Harper's angry-man syndrome dominated Parliament

Harper - obsession et raideur


Members of Parliament head off for a three-month break this week. Animal house mercifully shuts down, not to be reconvened until late September.
The consensus around the capital is that this session ranks as one of the more ugly ones, which is saying a lot.
Rancour ruled. No one ended up looking better than when the mean-spiritedness and fake fury of the session began.
For top story, there were many contenders: the election that never came, Afghanistan and the brawl over the treatment of detainees, the global-warming wrangle, the feud over the Atlantic offshore accords, the Liberals' semi-alliance with the Greens, the big-spending budget, the startling flip-flop of Gilles Duceppe, the RCMP scandals.
But if there was a driving theme, it was none of those. Rather, it was the character of the Prime Minister. Angry-man syndrome took over Ottawa. Stephen Harper set the tone, carried the tone, laid the tone in stone.
Governance in Canada, most experts would agree, is about consensus-building. Patience, compromise, reaching out. Mr. Harper demonstrates opposite tendencies. For him, politics is chiefly about confrontation. He took on the provinces, threatening legal action. He took on the media, creating unnecessary frictions. He even took on Bono. He filled the Commons with below-the-belt accusations, outfitted his committee chairmen with a dirty tricks handbook, disciplined anyone in his caucus who declined to exhibit trained-seal subservience.
As the session ends, many, including members of his own team, look upon Mr. Gloom and are left to wonder, "Where does all the bitterness come from?

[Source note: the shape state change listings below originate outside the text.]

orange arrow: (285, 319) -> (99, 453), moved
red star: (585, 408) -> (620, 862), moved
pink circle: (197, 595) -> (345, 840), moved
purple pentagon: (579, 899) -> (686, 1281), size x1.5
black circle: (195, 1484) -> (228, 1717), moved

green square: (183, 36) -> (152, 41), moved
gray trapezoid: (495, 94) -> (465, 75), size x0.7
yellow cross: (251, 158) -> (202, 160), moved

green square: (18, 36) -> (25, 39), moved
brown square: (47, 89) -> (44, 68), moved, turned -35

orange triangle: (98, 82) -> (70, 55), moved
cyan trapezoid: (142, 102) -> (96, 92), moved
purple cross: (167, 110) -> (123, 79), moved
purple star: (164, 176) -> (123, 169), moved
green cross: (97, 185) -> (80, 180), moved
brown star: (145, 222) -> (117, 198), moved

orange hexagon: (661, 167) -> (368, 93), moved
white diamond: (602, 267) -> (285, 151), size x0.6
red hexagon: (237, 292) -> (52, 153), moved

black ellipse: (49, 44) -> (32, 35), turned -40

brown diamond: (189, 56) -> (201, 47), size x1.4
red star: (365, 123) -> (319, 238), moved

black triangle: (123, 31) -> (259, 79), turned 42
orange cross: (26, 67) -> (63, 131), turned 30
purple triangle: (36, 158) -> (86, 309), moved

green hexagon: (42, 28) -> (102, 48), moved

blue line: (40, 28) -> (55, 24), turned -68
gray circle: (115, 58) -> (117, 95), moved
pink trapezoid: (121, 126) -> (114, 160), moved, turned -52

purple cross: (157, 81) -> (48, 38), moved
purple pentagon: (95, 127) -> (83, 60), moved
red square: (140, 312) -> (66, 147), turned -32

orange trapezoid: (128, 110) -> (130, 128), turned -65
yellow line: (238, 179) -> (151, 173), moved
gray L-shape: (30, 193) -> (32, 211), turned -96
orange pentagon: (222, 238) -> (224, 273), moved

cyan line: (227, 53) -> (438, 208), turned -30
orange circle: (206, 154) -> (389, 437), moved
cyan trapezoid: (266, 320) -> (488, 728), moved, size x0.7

Is life all that bad? What is bugging this guy?"
Accounts of Mr. Harper's early life provide some clues as to his current-day comportment. William Johnson's flattering biography notes how he was quiet and apart as a youth. Never a people person, there was a tendency in him to turn away. The top student in his high school, he enrolled at the University of Toronto but got quickly disillusioned and quit. It was a type of behaviour that would be repeated.
In his book Full Circle, Bob Plamondon makes note of periods in which, when the going got tough, Mr. Harper would "go dark."
Very telling is Preston Manning's character sketch of the young Harper in his book, Think Big. Despite coming out of the grassroots Reform movement, Mr. Harper showed little interest in listening to the rank and file. The Harper idea of consensus-building was through consultations - with his own mind.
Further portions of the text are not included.